-- THE DATA follows --

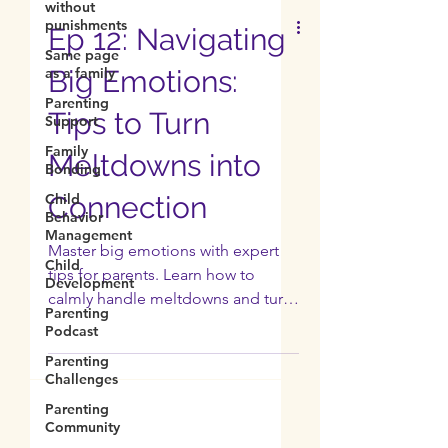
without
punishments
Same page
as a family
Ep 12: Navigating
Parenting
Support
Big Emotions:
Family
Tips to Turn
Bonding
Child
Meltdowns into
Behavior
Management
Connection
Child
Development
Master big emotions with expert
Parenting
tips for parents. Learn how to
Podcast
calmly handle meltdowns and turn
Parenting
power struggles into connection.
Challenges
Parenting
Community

-- THE DATA concluded --
-- THE DATA follows --

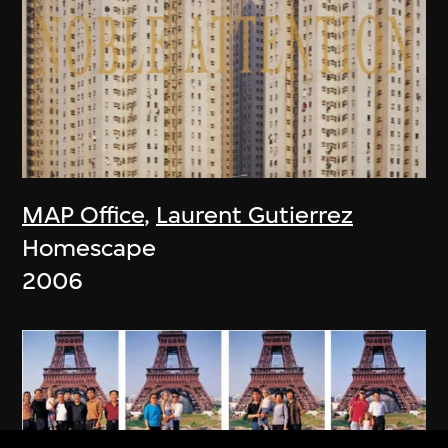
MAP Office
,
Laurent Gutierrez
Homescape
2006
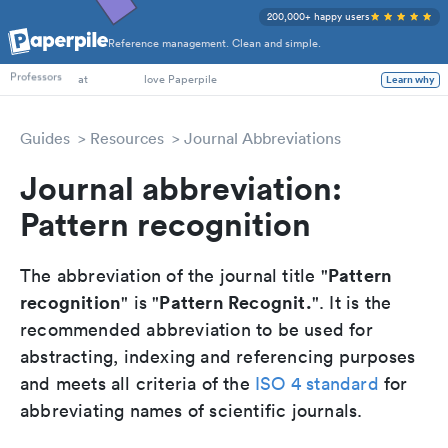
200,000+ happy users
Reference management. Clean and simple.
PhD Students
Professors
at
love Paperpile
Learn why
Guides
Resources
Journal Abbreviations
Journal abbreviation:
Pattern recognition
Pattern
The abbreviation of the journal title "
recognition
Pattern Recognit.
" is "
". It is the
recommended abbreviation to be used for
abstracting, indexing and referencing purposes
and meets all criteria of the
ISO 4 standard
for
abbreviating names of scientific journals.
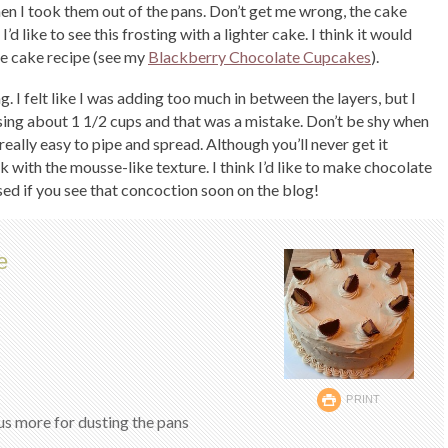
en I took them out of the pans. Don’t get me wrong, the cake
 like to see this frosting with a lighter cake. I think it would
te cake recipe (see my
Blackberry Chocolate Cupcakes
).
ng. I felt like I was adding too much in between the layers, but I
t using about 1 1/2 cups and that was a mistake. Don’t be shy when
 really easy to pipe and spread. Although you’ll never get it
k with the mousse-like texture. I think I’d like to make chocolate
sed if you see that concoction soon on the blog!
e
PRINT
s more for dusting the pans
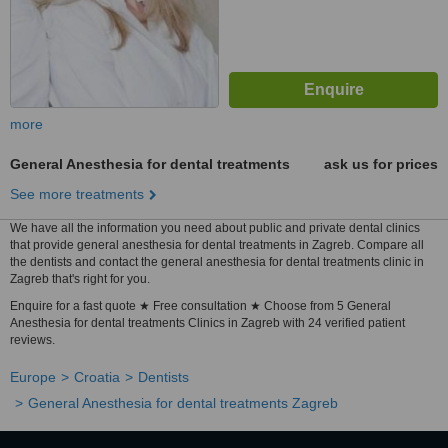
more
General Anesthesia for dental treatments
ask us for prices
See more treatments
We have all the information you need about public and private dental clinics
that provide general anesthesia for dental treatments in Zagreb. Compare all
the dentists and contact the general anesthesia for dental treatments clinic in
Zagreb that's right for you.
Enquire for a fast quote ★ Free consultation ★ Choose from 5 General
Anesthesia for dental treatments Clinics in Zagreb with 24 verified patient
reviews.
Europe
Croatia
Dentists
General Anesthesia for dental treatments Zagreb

-- THE DATA concluded --
-- THE DATA follows --

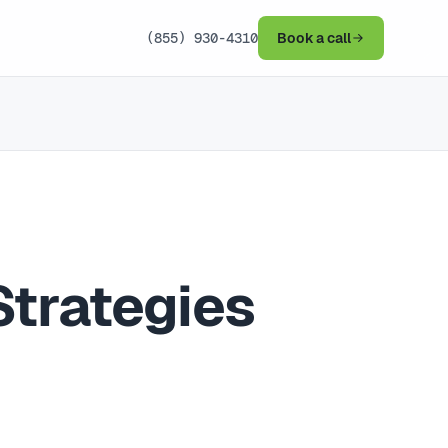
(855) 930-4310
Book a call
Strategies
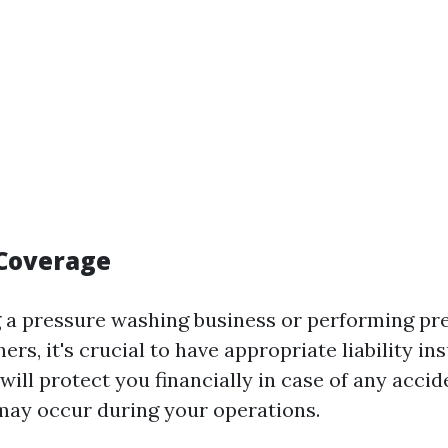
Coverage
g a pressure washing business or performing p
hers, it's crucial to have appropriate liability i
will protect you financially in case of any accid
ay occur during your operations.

-- THE DATA concluded --

Output exactly the lines above, from the line with "en I took them" to the line with "General Anesthesia for dental treatments Zagreb", both included; skip the pictures.

en I took them out of the pans. Don’t get me wrong, the cake
 like to see this frosting with a lighter cake. I think it would
te cake recipe (see my
Blackberry Chocolate Cupcakes
).
ng. I felt like I was adding too much in between the layers, but I
t using about 1 1/2 cups and that was a mistake. Don’t be shy when
 really easy to pipe and spread. Although you’ll never get it
k with the mousse-like texture. I think I’d like to make chocolate
sed if you see that concoction soon on the blog!
e
PRINT
s more for dusting the pans
more
General Anesthesia for dental treatments
ask us for prices
See more treatments
We have all the information you need about public and private dental clinics
that provide general anesthesia for dental treatments in Zagreb. Compare all
the dentists and contact the general anesthesia for dental treatments clinic in
Zagreb that's right for you.
Enquire for a fast quote ★ Free consultation ★ Choose from 5 General
Anesthesia for dental treatments Clinics in Zagreb with 24 verified patient
reviews.
Europe
Croatia
Dentists
General Anesthesia for dental treatments Zagreb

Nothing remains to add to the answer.